Jefferson, um motivo é pragmático: quando você acumula um monte de relógios como acumulei, uns 20, torna-se um verdadeiro assalto a mão armada, sobretudo em dias de monopólio de assistências técnicas, mantê-los funcionando em bom estado. Para ter uma noção, neste momento que teclo, tomei vergonha na cara e enviei, para revisão, três relógios meus que haviam arregado completamente e estavam esquecidos numa gaveta sem poderem funcionar: um Ebel E Type Crono, um Omega Dynamic e um Revue Thommen Cricket. Valor das três revisões, e sequer mandei em autorizada, mas num bom independente em São Paulo? 2500 reais. Aí você pensa... Tá, mas a última vez que mandou isso para a revisão faz quanto tempo? Sim, faz uns dez anos e, se eu tivesse apenas 3 relógios e de 10 em 10 anos precisasse gastar isso, estaria ok. O problema é que tenho 20, e esse lance de relógios dando pau acaba se tornando uma frequente, de modo que a cada dez anos você gasta não 2500 reais, mas uns 10 mil! É muita disposição para ter um objeto em tese até mesmo inútil em mãos. Eu ainda continuo lendo até razoavelmente muito sobre relojoaria, mas um livro mega caro me custa 50 euros e me ocupa durante meses, intelectualmente falando. É por isso que hoje, voltando ao que disse acima, eu teria preferido ter, sei lá, uns 5 relógios somente ao invés do monte que juntei. Ah Flávio, e porque você então não vende o excedente e fica apenas com uns 5? Pô. Faz sentido... Mas... Aí vou vende um Ebel Type E como o que tenho por... Sei lá, uns 2 mil reais, sendo que custou uma fábula na época? Ou passar para frente um Dynamic desse por uns 1500? Os valores de alguns relógios que tenho se tornaram tão pulverizados no tempo que não vale a pena vendê-los, é dinheiro de pinga, dá até dó.

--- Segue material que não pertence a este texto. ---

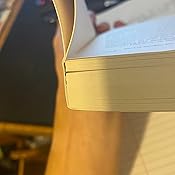 Locate an element on the screen. book is located at coordinates (94, 59).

A outra questão é filosófica... Eu admiro MUITO, não fazem ideia, a quantidade de histórias que a relojoaria nos traz. Não precisa ir longe, estou escrevendo sobre o assunto há 20 anos e o troço parece inesgotável. Porém... Eu sinceramente não gosto do rumo que a indústria tomou nos últimos anos, que ao mesmo tempo que se vende como algo EXCLUSIVO e SINGULAR, não tem exclusividade e singularidade alguma, é tudo um marketing mentiroso como em qualquer outra indústria, apenas para vender produtos. Sinto falta realmente a conexão mais próxima que existia num passado recente, quando você mandava um e mail para a Longines e o próprio curador te respondia. O mesmo ocorria na Omega... Pô, eu tenho catálogo assinado em casa pelo Gerd Lang, o fundador da Chronoswiss! Atualmente, as fábricas pregam uma maior conexão com o consumidor, mas isso não existe mais, ficou tudo pasteurizado demais, CULPA, apesar de NÃO A ASSUMIREM, em parte, da mudança ocorrida na rede a respeito dos formadores de opinião. Hoje, o que é relojoaria é o que Ben Clymer e cia dizem que é. E por mais que eu ache que eles popularizaram a relojoaria, que era algo meio obscuro quando eu comecei a escrever, a popularização veio em detrimento do meio. Sim, é um paradoxo que eles não abordaram até hoje, mas existe. A realidade é que fóruns de discussões, a multitude de opiniões, não existem mais, salvo algumas honrosas exceções. E quer saber? Até o fato de nesses 20 anos, sim, 20 anos eu estar martelando a relojoaria técnica na cabeça de pessoas com língua portuguesa e isso NUNCA TER SIDO RECONHECIDO pelos "majors" do mercado, deixa-me puto. Nunca, nesses 20 anos eu lembro de ter sido ouvido para PORRA nenhuma a respeito de relojoaria ou mesmo mercado. É como se o Brasil ou a língua portuguesa não existisse. E isso é broxante...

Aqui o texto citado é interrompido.